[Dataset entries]
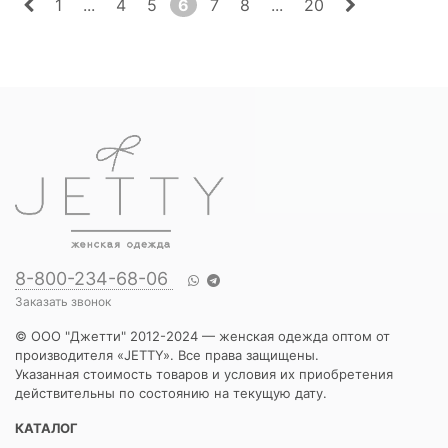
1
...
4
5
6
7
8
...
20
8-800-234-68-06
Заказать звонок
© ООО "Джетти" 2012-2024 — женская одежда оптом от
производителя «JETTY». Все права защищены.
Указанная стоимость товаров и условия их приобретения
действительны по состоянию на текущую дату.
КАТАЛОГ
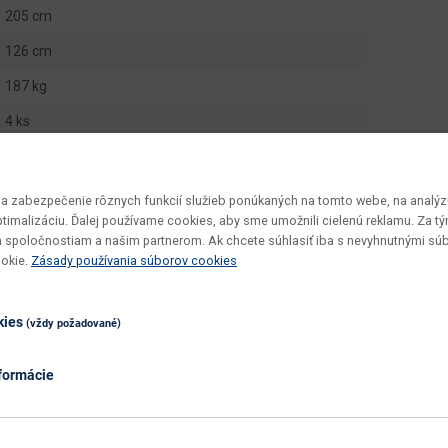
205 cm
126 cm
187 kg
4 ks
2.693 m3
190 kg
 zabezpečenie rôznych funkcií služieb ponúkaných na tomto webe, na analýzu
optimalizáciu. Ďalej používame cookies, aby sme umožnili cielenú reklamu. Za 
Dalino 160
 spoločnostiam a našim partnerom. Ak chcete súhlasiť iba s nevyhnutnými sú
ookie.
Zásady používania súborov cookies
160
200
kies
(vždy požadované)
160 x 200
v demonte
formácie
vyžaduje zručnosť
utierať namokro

--- Brief ---
All of the data is to be returned exactly, with no pictures included.

--- Written solution ---
1
...
4
5
6
7
8
...
20
8-800-234-68-06
Заказать звонок
© ООО "Джетти" 2012-2024 — женская одежда оптом от
производителя «JETTY». Все права защищены.
Указанная стоимость товаров и условия их приобретения
действительны по состоянию на текущую дату.
КАТАЛОГ
205 cm
126 cm
187 kg
4 ks
2.693 m3
190 kg
 zabezpečenie rôznych funkcií služieb ponúkaných na tomto webe, na analýzu
optimalizáciu. Ďalej používame cookies, aby sme umožnili cielenú reklamu. Za 
Dalino 160
 spoločnostiam a našim partnerom. Ak chcete súhlasiť iba s nevyhnutnými sú
ookie.
Zásady používania súborov cookies
160
200
kies
(vždy požadované)
160 x 200
v demonte
formácie
vyžaduje zručnosť
utierať namokro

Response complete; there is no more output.